> _Goal of the exercise_
Find the lines in the listing below that include the word "cookies", and report how many there are, with nothing more.

> _Recorded data_
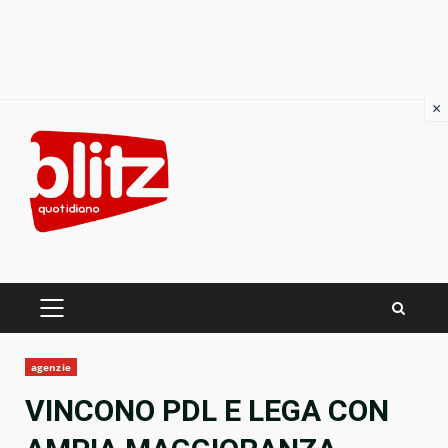
×
Skip
to
content
PRIMARY
MENU
agenzie
VINCONO PDL E LEGA CON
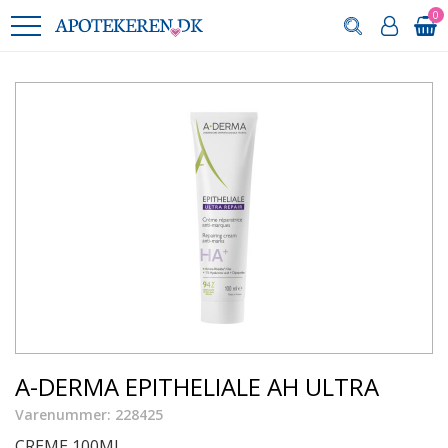
0
A-DERMA EPITHELIALE AH ULTRA
Varenummer: 228425
CREME 100ML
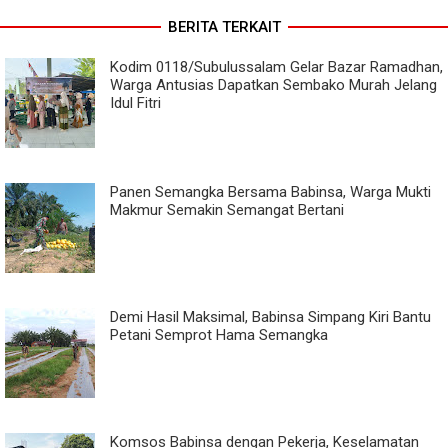
BERITA TERKAIT
Kodim 0118/Subulussalam Gelar Bazar Ramadhan,
Warga Antusias Dapatkan Sembako Murah Jelang
Idul Fitri
Panen Semangka Bersama Babinsa, Warga Mukti
Makmur Semakin Semangat Bertani
Demi Hasil Maksimal, Babinsa Simpang Kiri Bantu
Petani Semprot Hama Semangka
Komsos Babinsa dengan Pekerja, Keselamatan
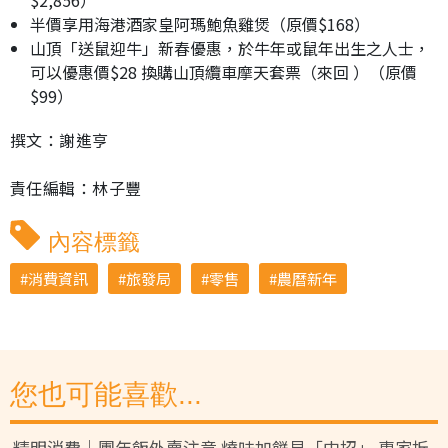
半價享用海港酒家皇阿瑪鮑魚雞煲（原價$168）
山頂「送鼠迎牛」新春優惠，於牛年或鼠年出生之人士，
可以優惠價$28 換購山頂纜車摩天套票（來回 ）（原價
$99）
撰文：謝進亨
責任編輯：林子豐
內容標籤
消費資訊
旅發局
零售
農曆新年
您也可能喜歡...
精明消費｜團年飯外賣注意 燒味加餸易「中招」 專家拆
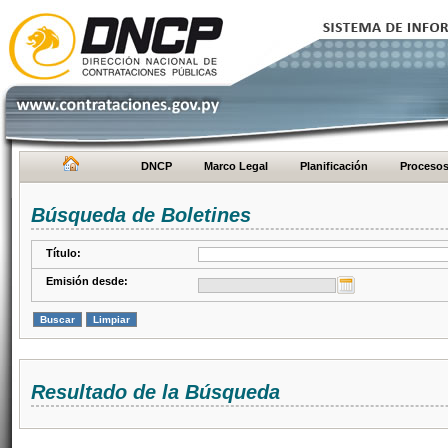
DNCP
Marco Legal
Planificación
Proceso
Búsqueda de Boletines
Título:
Emisión desde:
Resultado de la Búsqueda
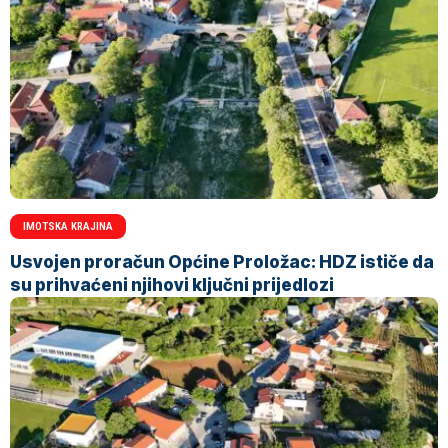
IMOTSKA KRAJINA
Usvojen proračun Općine Proložac: HDZ ističe da
su prihvaćeni njihovi ključni prijedlozi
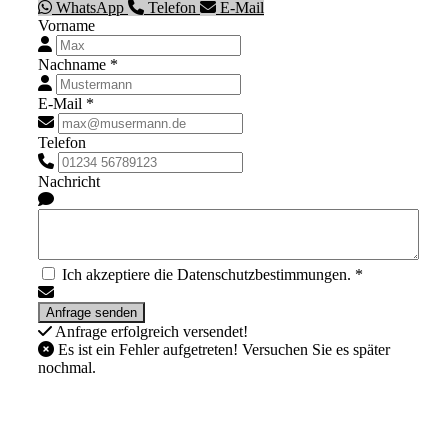
WhatsApp
Telefon
E-Mail
Vorname
Nachname *
E-Mail *
Telefon
Nachricht
Ich akzeptiere die Datenschutzbestimmungen. *
Anfrage erfolgreich versendet!
Es ist ein Fehler aufgetreten! Versuchen Sie es später
nochmal.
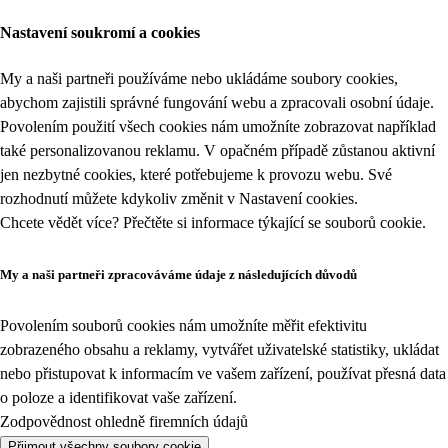
Nastavení soukromí a cookies
My a naši partneři používáme nebo ukládáme soubory cookies,
abychom zajistili správné fungování webu a zpracovali osobní údaje.
Povolením použití všech cookies nám umožníte zobrazovat například
také personalizovanou reklamu. V opačném případě zůstanou aktivní
jen nezbytné cookies, které potřebujeme k provozu webu. Své
rozhodnutí můžete kdykoliv změnit v
Nastavení cookies
.
Chcete vědět více? Přečtěte si informace týkající se
souborů cookie
.
My a naši partneři zpracováváme údaje z následujících důvodů
Povolením souborů cookies nám umožníte měřit efektivitu
zobrazeného obsahu a reklamy, vytvářet uživatelské statistiky, ukládat
nebo přistupovat k informacím ve vašem zařízení, používat přesná data
o poloze a identifikovat vaše zařízení.
Zodpovědnost ohledně firemních údajů
Přijmout všechny soubory cookie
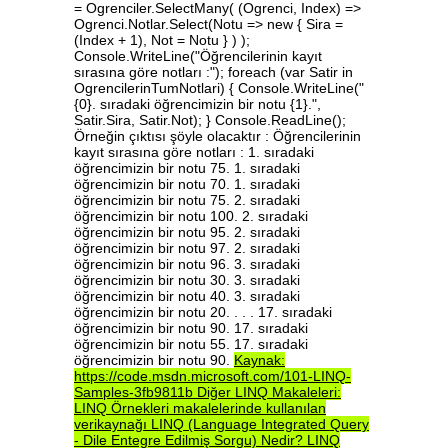
Kaynak:
https://code.msdn.microsoft.com/101-LINQ-
Samples-3fb9811b
Diğer
LINQ
Makaleleri:
LINQ
Örnekleri
makalelerinde
kullanılan
verikaynağı
LINQ
(Language
Integrated
Query
-
Dile
Entegre
Edilmiş
Sorgu)
Nedir?
LINQ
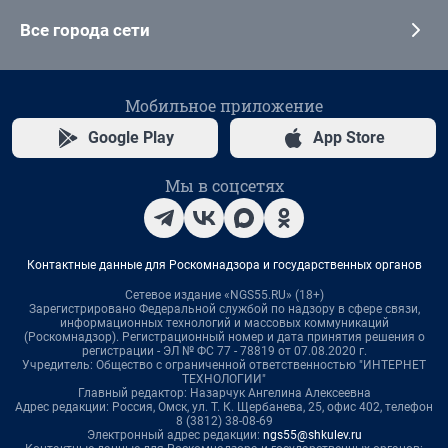
Все города сети
Мобильное приложение
Google Play
App Store
Мы в соцсетях
Контактные данные для Роскомнадзора и государственных органов
Сетевое издание «NGS55.RU» (18+)
Зарегистрировано Федеральной службой по надзору в сфере связи,
информационных технологий и массовых коммуникаций
(Роскомнадзор). Регистрационный номер и дата принятия решения о
регистрации - ЭЛ № ФС 77 - 78819 от 07.08.2020 г.
Учредитель: Общество с ограниченной ответственностью "ИНТЕРНЕТ
ТЕХНОЛОГИИ"
Главный редактор: Назарчук Ангелина Алексеевна
Адрес редакции: Россия, Омск, ул. Т. К. Щербанева, 25, офис 402, телефон
8 (3812) 38-08-69
Электронный адрес редакции:
ngs55@shkulev.ru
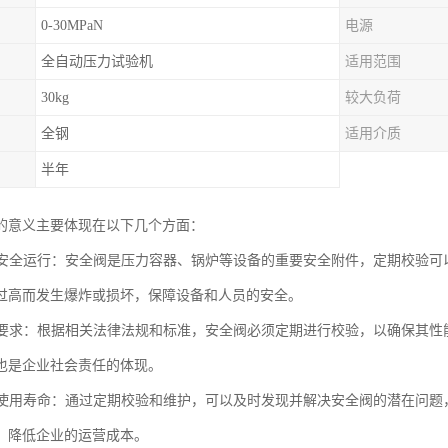
0-30MPaN
电源
全自动压力试验机
适用范围
30kg
较大负荷
全钢
适用介质
半年
的意义主要体现在以下几个方面：
设备安全运行：安全阀是压力容器、锅炉等设备的重要安全附件，定期校验
过高而发生爆炸或损坏，保障设备和人员的安全。
法规要求：根据相关法律法规和标准，安全阀必须定期进行校验，以确保其
也是企业社会责任的体现。
设备使用寿命：通过定期校验和维护，可以及时发现并解决安全阀的潜在问
，降低企业的运营成本。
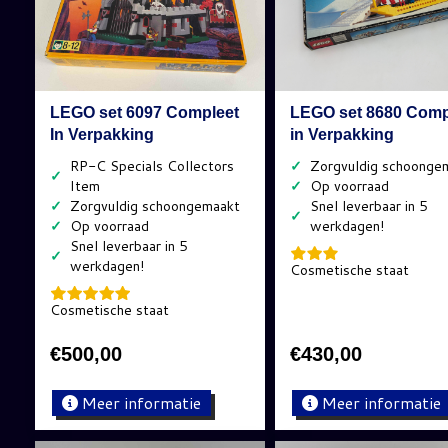
LEGO set 6097 Compleet
LEGO set 8680 Comp
In Verpakking
in Verpakking
✓
✓
✓
✓
✓
✓
✓
Cosmetische staat
Cosmetische staat
€
500,00
€
430,00
Meer informatie
Meer informatie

> _Result below_
6